## Your objective
Beneath this line is the data. Output exactly the lines from the line with "w products and product enhancements to" to the line with "s in their transformation", both ends included, and nothing more.

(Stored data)
^^^^^^^^^^^^^^^^
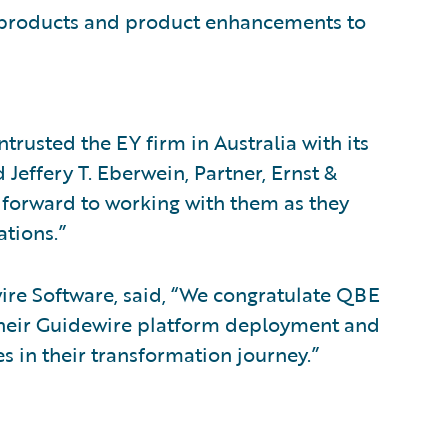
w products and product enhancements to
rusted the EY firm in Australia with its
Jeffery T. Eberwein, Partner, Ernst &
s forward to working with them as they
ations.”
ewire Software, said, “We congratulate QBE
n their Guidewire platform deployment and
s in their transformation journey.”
^^^^^^^^^^^^^^^^
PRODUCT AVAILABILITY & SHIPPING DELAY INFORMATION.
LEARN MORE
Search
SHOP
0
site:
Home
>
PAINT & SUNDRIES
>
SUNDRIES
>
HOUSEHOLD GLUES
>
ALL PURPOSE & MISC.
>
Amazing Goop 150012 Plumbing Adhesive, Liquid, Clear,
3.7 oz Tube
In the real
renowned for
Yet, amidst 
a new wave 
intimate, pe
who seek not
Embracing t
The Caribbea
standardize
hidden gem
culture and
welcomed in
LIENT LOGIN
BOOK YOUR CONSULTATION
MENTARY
^^^^^^^^^^^^^^^^
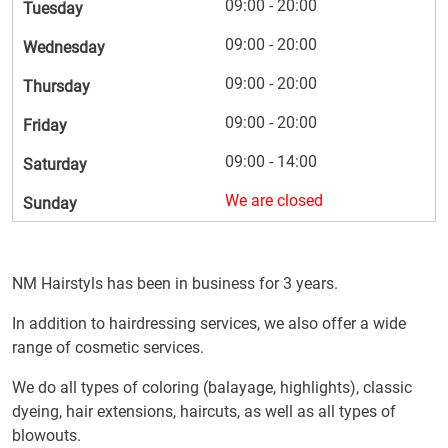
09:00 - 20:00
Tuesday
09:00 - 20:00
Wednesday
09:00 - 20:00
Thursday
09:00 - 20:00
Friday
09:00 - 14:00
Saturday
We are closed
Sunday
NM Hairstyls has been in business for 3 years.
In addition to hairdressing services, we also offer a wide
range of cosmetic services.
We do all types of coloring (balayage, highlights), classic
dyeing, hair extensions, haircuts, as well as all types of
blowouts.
^^^^^^^^^^^^^^^^
## Solution
w products and product enhancements to
rusted the EY firm in Australia with its
Jeffery T. Eberwein, Partner, Ernst &
s forward to working with them as they
ations.”
ewire Software, said, “We congratulate QBE
n their Guidewire platform deployment and
s in their transformation journey.”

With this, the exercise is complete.